We were disappointed to see that the Park Service closed the main road beyond the Horse Barn to motor vehicle traffic in late November, even though the roads were dry and snowless. This date had been a closure tradition under the Trust which was dissolved in 2014. We urge the NPS to allow public access within rules that also continue to protect most of the Preserve from motorized entry.
We urge everyone to explore the Preserve widely year-round. With the current dry winter, skiing and snow shoeing may not happen for some time but we can hike, ride horses and bicycles into the backcountry. From the Los Alamos side, people can enter the Preserve from Camp May and from Canada Bonito and from the western edge of Bandelier National Monument. On the west, there are good entry points near La Cueva.
If you have questions about access and closures, or if you have other questions, you may contact the Park Superintendent and public information officer:
Winter Work to Stop Ecological Destruction
When ranchers drove into the Valles Caldera in September and trucked more than 100 trespass cattle out past the watching eyes of the National Park Service. We wondered why they hadn’t done that last June? Why had the Park Service allowed them to graze illegally all summer? Why had the US Forest Service not done their part in stopping their permittee’s cattle from trespassing on the Preserve?
The illegal grazing in the Caldera is wreaking havoc on the streams and vegetation in the upper high-altitude watershed. For the last few summers, cattle have been congregating in the Rio San Antonio and in the Valle Toledo. Cows trample beautiful clear springs to muddy bogs. They trample and widen creeks, filling them with mud and feces.
And while we may be used to seeing this sort of destruction on many public lands lands throughout the West, the Valles Caldera was explicitly legislated to be a refuge for endangered species like the meadow jumping mouse and other rare species, a place where nature can recover from past damage. And the Preserve is meant to increase “ecosystem services” by protecting watersheds for downstream communities like Jemez Springs, Jemez, Zia, and Santa Ana Pueblos.
Both the US Forest Service and the National Park Service are failing the public in terms of controlling trespass cattle in the VCNP. In contracts that ranchers sign for the privilege of grazing cattle on US Forest Service lands adjacent to the Preserve, they agree not to allow their cattle to trespass anywhere outside their fenced allotments. Their contracts with the USFS says they will be billed if they do allow their cattle to graze outside the designated allotment.

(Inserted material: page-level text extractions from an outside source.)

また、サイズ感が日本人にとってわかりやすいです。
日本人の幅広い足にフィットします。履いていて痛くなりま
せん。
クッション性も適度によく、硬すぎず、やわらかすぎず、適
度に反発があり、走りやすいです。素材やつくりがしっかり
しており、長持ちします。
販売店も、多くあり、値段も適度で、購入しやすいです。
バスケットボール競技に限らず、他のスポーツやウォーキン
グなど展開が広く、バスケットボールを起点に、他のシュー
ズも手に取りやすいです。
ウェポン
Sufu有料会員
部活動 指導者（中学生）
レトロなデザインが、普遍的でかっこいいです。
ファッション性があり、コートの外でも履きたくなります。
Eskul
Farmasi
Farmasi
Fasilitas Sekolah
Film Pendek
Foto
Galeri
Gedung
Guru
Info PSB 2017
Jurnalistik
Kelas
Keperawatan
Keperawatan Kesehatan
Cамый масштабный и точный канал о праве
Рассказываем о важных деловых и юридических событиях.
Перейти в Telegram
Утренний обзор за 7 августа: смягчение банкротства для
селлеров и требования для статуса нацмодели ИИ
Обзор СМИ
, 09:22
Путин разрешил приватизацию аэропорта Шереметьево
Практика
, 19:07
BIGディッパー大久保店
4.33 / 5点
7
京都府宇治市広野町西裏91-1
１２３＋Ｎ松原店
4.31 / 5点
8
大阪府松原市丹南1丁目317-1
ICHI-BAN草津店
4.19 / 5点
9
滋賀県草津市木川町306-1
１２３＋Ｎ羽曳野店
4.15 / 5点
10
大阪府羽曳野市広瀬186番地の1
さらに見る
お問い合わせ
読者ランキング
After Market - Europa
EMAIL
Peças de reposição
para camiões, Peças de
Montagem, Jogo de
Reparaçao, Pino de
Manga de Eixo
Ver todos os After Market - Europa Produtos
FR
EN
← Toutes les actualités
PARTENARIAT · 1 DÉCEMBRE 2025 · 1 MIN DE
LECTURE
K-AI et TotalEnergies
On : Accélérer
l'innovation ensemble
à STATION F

Caldera Action has engaged a Freedom of Information Act (FOIA) discovery process to find out what if any fines have been exacted on the ranchers whose cattle have trespassed on the VCNP for years.
The USFS is also mandated to monitor the condition of the grasses and other forage on Santa Fe National Forest land that is leased to the ranchers. Legally, grazing can only remove 40% of the forage on the grazing allotments. It appears that far more than 40% of the grass is grazed from USFS lands north of the Preserve. Grass shortages on USFS lands may lead cattle to seek forage on the VCNP.
We are using the Freedom of Information Act to discover what range monitoring has been happening on the Coyote District of the Santa Fe National Forest. Is the USFS complying with its own rules and regulations in terms of cattle ranching on our national forest? We hope to find out soon.
Collaborating with New Mexico Wildlife Federation
We had an extended conference call with staff members of the New Mexico Wildlife Federation regarding the trespass cattle. The NMWF is concerned about the trespass grazing because, as a hunting and fishing advocacy group, they know the cattle are degrading fish and elk habitat. The Valles Caldera is a critical place for wildlife.
The NMWF was a key ally in getting the VCNP purchased from its private owner in 2000 and they were indispensable in our joint effort to have the VCNP transferred to the National Park Service in 2014. They are engaging the Forest Service with us to shine the spotlight on the management problems leading to rogue grazing.
We will continue our collaboration with the NMWF and other groups until the illegal grazing on the VCNP ceases.